PROBLEM TO SOLVE:
The expected output is a verbatim reprint of the lines from the beginning of the data that follows through the line that contains "do swoich racji.".

--- EXERCISE INPUTS ---

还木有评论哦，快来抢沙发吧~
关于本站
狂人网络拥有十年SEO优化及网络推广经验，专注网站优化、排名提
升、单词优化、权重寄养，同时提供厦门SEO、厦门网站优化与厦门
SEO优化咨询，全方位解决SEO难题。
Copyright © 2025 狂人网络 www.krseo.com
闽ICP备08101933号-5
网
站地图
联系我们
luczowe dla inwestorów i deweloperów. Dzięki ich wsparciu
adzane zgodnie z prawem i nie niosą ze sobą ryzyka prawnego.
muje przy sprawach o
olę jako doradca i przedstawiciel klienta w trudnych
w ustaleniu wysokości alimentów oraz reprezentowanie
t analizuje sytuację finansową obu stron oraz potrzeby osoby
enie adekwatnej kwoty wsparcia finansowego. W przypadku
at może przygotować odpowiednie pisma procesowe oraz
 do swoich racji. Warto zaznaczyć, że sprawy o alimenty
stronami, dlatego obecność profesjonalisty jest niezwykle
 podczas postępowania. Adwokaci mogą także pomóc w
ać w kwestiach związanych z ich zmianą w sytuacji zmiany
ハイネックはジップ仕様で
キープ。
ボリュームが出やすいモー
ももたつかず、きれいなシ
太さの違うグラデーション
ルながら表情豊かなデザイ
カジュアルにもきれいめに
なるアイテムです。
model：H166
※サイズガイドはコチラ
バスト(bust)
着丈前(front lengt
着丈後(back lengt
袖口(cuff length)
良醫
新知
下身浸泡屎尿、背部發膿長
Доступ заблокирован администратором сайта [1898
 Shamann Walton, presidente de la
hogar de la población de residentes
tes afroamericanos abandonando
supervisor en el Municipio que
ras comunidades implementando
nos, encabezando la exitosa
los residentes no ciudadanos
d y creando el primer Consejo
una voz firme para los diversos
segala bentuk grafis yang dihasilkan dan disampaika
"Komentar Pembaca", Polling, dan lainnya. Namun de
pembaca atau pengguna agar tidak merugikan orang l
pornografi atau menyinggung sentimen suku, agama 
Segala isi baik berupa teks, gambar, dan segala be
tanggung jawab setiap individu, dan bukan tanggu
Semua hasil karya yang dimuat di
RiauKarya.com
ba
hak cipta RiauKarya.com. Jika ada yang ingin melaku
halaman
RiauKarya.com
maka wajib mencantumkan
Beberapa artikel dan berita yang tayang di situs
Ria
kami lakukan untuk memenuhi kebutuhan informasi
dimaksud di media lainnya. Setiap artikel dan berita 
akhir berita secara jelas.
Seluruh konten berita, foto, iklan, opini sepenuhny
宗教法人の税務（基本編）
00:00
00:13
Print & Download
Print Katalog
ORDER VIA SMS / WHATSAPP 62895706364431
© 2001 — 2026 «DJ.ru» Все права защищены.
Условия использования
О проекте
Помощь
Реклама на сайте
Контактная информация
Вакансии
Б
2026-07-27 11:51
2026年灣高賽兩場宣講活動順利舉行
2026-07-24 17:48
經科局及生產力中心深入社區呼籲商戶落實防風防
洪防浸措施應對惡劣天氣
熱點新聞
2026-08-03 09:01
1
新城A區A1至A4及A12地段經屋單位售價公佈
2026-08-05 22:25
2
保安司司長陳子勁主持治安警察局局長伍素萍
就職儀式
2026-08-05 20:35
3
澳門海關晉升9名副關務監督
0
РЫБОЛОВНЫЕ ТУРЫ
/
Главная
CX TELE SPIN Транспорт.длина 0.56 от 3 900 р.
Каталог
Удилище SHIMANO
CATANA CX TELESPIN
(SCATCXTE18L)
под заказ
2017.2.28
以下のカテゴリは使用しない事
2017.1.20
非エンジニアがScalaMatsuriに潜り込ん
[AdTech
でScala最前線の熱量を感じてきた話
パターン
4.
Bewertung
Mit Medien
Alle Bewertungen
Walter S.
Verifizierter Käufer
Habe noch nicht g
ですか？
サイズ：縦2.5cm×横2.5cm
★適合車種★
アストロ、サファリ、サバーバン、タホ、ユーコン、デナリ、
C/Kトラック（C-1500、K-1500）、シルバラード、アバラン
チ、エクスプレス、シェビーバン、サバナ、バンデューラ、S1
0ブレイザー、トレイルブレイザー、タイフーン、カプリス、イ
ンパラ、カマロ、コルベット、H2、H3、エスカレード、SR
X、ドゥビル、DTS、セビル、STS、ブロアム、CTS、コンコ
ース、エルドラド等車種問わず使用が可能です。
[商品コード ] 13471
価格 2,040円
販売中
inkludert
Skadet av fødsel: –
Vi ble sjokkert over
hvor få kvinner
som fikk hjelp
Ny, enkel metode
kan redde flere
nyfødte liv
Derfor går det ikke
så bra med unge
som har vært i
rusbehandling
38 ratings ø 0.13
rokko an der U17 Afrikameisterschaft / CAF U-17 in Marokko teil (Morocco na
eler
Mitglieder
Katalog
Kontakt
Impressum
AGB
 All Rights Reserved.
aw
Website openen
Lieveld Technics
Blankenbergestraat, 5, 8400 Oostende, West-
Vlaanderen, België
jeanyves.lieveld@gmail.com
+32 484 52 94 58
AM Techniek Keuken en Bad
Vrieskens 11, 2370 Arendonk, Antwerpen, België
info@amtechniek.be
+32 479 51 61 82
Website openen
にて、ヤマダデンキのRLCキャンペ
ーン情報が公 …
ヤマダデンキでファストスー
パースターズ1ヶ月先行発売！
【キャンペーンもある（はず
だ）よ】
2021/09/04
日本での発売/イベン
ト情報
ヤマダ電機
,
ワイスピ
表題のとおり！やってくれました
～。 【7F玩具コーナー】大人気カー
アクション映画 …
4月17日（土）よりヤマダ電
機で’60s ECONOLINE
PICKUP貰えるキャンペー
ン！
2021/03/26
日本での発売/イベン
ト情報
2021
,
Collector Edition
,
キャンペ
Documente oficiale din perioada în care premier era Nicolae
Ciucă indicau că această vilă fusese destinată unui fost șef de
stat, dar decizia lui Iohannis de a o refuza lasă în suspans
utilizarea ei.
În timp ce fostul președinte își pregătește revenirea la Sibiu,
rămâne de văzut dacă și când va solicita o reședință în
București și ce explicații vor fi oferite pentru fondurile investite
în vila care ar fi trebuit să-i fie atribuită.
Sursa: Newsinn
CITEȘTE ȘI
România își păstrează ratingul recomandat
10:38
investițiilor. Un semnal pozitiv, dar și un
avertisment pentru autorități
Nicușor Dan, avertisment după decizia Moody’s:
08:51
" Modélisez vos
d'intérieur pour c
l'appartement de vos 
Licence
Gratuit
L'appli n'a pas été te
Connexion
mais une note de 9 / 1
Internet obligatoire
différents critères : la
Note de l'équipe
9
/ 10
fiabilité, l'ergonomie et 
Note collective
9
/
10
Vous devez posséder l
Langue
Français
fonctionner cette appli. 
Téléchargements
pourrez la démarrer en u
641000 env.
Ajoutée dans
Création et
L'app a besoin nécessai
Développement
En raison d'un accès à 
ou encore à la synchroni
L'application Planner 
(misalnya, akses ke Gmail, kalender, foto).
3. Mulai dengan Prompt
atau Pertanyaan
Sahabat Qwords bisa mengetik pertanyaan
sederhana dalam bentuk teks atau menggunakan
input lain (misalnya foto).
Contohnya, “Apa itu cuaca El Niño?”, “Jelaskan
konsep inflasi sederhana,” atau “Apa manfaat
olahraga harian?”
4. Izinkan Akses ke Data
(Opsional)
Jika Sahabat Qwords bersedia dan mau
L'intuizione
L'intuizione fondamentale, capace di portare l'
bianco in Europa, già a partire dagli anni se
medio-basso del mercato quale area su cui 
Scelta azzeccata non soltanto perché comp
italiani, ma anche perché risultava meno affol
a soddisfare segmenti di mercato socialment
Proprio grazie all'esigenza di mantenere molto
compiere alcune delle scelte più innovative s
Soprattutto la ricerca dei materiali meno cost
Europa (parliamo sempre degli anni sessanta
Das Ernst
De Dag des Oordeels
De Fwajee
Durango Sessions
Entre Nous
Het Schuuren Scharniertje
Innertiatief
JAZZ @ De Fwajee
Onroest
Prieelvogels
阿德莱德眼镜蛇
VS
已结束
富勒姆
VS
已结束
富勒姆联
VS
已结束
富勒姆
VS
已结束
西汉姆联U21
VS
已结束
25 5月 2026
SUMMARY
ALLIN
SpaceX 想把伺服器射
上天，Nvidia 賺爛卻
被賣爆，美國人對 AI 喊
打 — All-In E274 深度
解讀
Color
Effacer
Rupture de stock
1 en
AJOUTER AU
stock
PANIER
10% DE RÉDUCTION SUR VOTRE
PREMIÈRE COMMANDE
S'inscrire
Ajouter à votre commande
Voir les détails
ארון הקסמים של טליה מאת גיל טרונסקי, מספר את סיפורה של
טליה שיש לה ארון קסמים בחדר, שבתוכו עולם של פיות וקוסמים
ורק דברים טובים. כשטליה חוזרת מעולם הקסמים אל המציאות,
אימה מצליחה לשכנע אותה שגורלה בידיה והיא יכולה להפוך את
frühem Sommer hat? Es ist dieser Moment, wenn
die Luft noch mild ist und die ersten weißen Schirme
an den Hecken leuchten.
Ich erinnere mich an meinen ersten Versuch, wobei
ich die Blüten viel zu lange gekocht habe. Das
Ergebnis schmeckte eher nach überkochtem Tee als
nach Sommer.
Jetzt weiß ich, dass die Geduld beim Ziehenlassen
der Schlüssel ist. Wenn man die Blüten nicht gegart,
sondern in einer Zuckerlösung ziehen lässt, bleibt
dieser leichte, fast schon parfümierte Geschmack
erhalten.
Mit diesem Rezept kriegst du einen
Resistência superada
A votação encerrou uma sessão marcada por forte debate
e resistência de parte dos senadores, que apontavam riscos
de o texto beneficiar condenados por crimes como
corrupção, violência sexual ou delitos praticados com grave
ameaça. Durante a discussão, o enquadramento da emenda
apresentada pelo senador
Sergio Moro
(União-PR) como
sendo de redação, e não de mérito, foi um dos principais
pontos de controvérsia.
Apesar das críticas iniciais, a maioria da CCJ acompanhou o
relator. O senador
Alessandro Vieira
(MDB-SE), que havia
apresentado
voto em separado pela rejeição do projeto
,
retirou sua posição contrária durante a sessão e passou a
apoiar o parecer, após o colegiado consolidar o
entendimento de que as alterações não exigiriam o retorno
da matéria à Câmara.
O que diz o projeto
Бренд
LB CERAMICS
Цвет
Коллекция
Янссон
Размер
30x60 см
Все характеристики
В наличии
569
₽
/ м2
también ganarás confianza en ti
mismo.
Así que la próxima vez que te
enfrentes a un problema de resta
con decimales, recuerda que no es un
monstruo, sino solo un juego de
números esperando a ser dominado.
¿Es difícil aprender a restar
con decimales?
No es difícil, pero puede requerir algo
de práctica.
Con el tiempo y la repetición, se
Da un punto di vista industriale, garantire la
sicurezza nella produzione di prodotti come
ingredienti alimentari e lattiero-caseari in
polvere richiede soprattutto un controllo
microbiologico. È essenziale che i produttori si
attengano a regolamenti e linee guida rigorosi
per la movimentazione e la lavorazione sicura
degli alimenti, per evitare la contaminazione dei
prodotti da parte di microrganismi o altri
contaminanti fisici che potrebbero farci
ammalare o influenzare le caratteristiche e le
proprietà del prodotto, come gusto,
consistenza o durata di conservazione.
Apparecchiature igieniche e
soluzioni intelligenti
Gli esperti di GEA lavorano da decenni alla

---

TASK RESPONSE:
还木有评论哦，快来抢沙发吧~
关于本站
狂人网络拥有十年SEO优化及网络推广经验，专注网站优化、排名提
升、单词优化、权重寄养，同时提供厦门SEO、厦门网站优化与厦门
SEO优化咨询，全方位解决SEO难题。
Copyright © 2025 狂人网络 www.krseo.com
闽ICP备08101933号-5
网
站地图
联系我们
luczowe dla inwestorów i deweloperów. Dzięki ich wsparciu
adzane zgodnie z prawem i nie niosą ze sobą ryzyka prawnego.
muje przy sprawach o
olę jako doradca i przedstawiciel klienta w trudnych
w ustaleniu wysokości alimentów oraz reprezentowanie
t analizuje sytuację finansową obu stron oraz potrzeby osoby
enie adekwatnej kwoty wsparcia finansowego. W przypadku
at może przygotować odpowiednie pisma procesowe oraz
 do swoich racji. Warto zaznaczyć, że sprawy o alimenty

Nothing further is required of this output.